E poi capita che venga per lavoro a Pechino anche lei, in un momento in cui ci sono anche io. Guarda con stupore e malinconia a tutto quello che è cambiato, eppure riconosce alcuni luoghi come quelli della sua adolescenza, e mi racconta di quando non c’erano bar dove andare, e lei e i suoi amici rubavano la macchina di un ambasciatore, il padre di uno dei ragazzi, e a 16 anni se ne andavano per la Chang’an Jie senza che nessun poliziotto osasse fermare una targa diplomatica. O quando facevano battaglie con fucili ad acqua in Tian’anmen inzuppando tra le altre cose anche le guardie militari.
Per cena la porto a Houhai, di cui ha un ricordo vago. Ci sediamo al Buddha Bar, e ci portano un menu da una ventina di pagine scritte fitte fitte in caratteri cinesi.
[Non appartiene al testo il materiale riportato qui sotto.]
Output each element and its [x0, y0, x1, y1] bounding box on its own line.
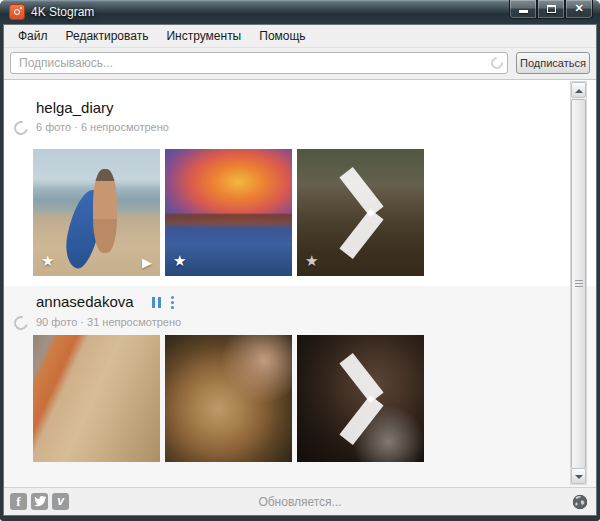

“Non avete un menù in inglese?”
Il proprietario annuisce con tipico stupore cinese, come uno che ha imparato una cosa interessante, e ce ne porta uno, di due pagine. Lei sceglie prosciutto di Parma e melone, solo per curiosità di sapere se è vero o falso. Il prosciutto è vero, solo che tutto il piatto è abbondantemente condito con olio d’oliva. Un musicista cinese suona la chitarra in un angolo, una canzone rock in cinese. Tutte le rive del lago, un tempo vuote, sono ricoperte di locali, la cui età è indirettamente proporzionale alle dimensioni e alla rumorosità. Pechino è cambiata tanto, tanto sì.